→ EXERCISE DIRECTIONS:
Only the lines from the top of the data through the one with "Task: Click on the Show" are to be written out, each exactly as it stands.

= Beginning of Section =

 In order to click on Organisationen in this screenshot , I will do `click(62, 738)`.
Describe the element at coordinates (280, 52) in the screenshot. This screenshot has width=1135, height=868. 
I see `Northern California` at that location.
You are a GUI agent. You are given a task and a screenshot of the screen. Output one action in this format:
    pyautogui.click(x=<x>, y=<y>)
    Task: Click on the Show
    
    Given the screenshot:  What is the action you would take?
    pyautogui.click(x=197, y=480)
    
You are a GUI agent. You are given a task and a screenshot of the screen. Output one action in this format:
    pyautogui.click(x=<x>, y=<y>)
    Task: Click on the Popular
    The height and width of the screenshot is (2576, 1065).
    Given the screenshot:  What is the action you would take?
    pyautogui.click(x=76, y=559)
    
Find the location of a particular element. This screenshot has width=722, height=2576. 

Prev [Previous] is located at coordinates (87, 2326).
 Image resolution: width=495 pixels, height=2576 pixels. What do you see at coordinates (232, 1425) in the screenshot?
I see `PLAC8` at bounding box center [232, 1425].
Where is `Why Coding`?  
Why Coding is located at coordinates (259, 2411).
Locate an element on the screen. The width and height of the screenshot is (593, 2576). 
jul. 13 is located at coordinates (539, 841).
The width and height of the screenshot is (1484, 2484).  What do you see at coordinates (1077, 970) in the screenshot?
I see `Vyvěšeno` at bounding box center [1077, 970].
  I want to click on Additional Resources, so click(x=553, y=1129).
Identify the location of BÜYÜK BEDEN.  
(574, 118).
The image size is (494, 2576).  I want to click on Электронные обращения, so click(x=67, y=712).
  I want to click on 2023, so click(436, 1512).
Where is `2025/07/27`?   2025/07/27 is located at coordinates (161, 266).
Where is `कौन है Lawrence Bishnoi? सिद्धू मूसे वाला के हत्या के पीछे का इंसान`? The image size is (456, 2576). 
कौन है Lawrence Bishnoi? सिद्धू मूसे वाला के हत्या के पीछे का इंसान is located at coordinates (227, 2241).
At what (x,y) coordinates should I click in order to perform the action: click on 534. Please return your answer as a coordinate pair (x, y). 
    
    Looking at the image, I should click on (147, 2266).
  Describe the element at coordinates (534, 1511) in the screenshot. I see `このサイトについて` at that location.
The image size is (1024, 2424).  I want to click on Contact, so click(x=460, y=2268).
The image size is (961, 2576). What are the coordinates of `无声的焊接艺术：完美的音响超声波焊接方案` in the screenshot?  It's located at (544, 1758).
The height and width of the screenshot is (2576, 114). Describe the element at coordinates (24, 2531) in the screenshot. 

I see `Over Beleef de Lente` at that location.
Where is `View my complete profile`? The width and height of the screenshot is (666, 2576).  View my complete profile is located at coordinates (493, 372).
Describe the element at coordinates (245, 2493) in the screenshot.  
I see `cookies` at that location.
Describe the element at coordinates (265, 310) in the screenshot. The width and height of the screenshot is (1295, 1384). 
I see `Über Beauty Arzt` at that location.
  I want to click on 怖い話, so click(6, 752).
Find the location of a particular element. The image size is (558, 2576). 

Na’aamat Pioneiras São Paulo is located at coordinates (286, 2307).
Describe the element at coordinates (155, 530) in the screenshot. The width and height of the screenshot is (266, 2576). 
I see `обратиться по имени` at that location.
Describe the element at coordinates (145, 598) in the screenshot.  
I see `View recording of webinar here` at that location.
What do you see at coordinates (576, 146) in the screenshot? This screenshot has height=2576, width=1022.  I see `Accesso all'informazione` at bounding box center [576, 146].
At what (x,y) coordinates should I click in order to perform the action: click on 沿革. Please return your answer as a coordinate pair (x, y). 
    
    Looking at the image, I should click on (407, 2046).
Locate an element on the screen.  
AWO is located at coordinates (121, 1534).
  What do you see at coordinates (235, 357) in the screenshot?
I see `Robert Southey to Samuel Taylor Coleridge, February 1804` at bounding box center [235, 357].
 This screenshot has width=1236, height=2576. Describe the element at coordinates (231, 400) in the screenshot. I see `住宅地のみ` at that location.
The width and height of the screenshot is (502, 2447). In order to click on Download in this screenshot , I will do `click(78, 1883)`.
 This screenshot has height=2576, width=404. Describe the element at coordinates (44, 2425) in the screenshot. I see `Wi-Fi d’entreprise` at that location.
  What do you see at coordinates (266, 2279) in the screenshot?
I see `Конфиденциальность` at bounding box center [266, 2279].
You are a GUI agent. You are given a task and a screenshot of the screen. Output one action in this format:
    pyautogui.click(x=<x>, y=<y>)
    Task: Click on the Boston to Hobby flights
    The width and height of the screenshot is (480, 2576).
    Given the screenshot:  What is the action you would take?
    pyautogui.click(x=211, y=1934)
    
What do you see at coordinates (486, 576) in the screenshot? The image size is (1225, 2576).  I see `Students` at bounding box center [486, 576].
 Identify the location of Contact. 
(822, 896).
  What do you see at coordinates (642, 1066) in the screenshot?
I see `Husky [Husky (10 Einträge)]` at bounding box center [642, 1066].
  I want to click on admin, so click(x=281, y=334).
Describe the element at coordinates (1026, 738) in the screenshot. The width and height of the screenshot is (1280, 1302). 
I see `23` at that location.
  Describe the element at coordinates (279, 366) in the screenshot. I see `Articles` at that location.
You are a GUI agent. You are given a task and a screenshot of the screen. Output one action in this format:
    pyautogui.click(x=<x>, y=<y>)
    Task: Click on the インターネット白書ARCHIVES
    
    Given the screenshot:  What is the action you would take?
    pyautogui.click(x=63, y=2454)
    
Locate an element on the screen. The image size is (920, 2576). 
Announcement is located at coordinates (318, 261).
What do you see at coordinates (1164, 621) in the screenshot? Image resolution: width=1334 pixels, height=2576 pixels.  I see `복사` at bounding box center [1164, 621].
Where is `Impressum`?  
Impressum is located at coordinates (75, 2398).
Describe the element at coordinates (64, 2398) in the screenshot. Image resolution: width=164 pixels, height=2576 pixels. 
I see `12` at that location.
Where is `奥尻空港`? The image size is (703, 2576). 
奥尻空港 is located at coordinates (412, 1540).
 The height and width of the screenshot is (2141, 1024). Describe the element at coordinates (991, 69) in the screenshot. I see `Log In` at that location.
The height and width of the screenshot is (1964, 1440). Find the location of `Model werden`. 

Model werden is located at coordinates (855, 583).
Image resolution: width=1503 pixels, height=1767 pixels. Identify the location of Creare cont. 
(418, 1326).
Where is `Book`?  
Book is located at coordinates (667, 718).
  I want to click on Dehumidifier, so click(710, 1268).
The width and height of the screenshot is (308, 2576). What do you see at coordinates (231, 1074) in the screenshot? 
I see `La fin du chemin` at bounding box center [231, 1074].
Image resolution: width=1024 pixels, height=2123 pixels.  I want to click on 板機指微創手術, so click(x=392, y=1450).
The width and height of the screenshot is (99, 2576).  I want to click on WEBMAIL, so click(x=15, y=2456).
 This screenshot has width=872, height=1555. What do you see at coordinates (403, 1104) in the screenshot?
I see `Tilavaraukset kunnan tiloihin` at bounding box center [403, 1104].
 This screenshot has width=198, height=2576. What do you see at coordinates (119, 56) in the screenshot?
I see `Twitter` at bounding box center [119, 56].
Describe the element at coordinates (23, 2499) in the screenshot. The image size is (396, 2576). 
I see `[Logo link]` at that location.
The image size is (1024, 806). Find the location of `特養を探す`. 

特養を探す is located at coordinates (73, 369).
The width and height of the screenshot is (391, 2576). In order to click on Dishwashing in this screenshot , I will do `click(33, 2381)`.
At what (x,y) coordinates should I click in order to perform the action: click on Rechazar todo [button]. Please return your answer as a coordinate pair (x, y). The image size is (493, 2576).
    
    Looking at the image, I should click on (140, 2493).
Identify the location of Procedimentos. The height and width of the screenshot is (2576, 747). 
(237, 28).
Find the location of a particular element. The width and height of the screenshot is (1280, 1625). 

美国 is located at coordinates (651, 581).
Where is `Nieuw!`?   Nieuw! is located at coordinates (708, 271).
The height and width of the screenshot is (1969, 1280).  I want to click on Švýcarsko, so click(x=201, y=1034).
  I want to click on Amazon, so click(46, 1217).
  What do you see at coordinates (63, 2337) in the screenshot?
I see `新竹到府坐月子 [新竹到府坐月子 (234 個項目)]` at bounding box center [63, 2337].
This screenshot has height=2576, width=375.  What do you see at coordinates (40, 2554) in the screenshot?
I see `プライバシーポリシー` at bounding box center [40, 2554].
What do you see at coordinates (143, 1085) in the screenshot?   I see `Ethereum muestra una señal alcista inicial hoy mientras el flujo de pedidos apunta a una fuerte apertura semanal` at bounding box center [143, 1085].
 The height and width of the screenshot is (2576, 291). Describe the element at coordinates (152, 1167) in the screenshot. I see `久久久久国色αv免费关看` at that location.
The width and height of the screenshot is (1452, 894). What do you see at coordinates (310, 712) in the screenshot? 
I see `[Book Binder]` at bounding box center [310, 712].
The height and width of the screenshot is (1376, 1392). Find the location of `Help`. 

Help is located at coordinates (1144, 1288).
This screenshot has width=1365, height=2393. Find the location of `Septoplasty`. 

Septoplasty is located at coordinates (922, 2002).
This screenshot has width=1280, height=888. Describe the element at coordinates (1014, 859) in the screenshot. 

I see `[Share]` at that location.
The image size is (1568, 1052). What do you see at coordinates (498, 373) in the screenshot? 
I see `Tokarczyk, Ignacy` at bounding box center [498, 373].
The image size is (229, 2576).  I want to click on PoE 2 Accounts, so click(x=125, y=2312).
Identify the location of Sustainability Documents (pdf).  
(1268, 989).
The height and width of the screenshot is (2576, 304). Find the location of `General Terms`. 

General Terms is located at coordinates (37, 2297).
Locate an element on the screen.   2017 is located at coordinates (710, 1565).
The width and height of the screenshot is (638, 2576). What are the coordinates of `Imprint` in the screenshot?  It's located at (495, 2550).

= End of Section =

→ ANSWER TO THE PROBLEM:
 In order to click on Organisationen in this screenshot , I will do `click(62, 738)`.
Describe the element at coordinates (280, 52) in the screenshot. This screenshot has width=1135, height=868. 
I see `Northern California` at that location.
You are a GUI agent. You are given a task and a screenshot of the screen. Output one action in this format:
    pyautogui.click(x=<x>, y=<y>)
    Task: Click on the Show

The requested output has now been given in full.